Berkshire Investors Advised to Withhold Votes on Four Directors
(Bloomberg) -- Berkshire Hathaway Inc. investors should withhold votes for four board members because of ineffective oversight on compensation, proxy-advisory firm Institutional Shareholder Services said.
Executive pay at Berkshire “lacks a measurable link to company performance,” ISS said in a report dated April 16. Two vice chairman at Berkshire, Gregory Abel and Ajit Jain, each receive base salaries of $16 million -- among the highest of any executive at a U.S. company, according to the report.
Without an option to vote on compensation directly, ISS recommended shareholders withhold support for the four directors because they serve on the conglomerate’s governance, compensation and nominating committee. The advisory applies to Susan Decker, David Gottesman, Walter Scott Jr. and Meryl Witmer.
“Proxy statement disclosure of compensation decisions continues to be minimal, raising questions over whether the compensation committee is providing effective oversight,” ISS said.
The Financial Times previously reported the ISS recommendation. Representatives for Berkshire didn’t immediately respond to a request for comment.

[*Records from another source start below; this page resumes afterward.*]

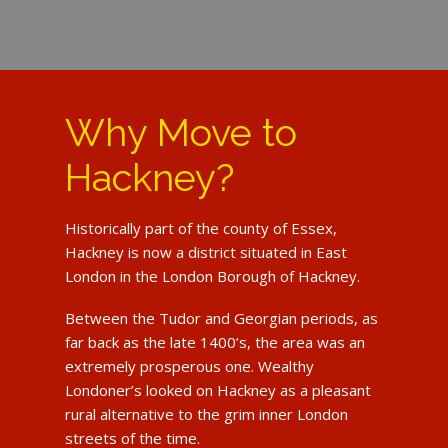
Why Move to
Hackney?
Historically part of the county of Essex,
Hackney is now a district situated in East
London in the London Borough of Hackney.
Between the Tudor and Georgian periods, as
far back as the late 1400’s, the area was an
extremely prosperous one. Wealthy
Londoner’s looked on Hackney as a pleasant
rural alternative to the grim inner London
streets of the time.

Last week, the California Public Employees’ Retirement System said it was opposing several board members due to what it said were failures related to Berkshire’s environmental disclosures. Investment manager Neuberger Berman Group LLC disclosed Friday that it voted against several directors because it wants the company to improve environmental, social and governance practices and objects to the board’s structure.

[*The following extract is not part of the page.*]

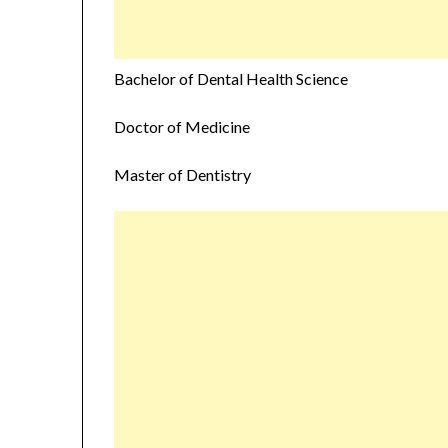
Bachelor of Dental Health Science
Doctor of Medicine
Master of Dentistry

ISS also recommended shareholders vote in favor of a proposal submitted by Calpers, Federated Hermes Inc. and Caisse de Depot et Placement du Quebec seeking a report on climate-related risk. The shareholder adviser likewise backed a resolution that would require Berkshire to report on its diversity and inclusion efforts. Berkshire’s board said in a March 15 proxy statement that it unanimously opposed both measures.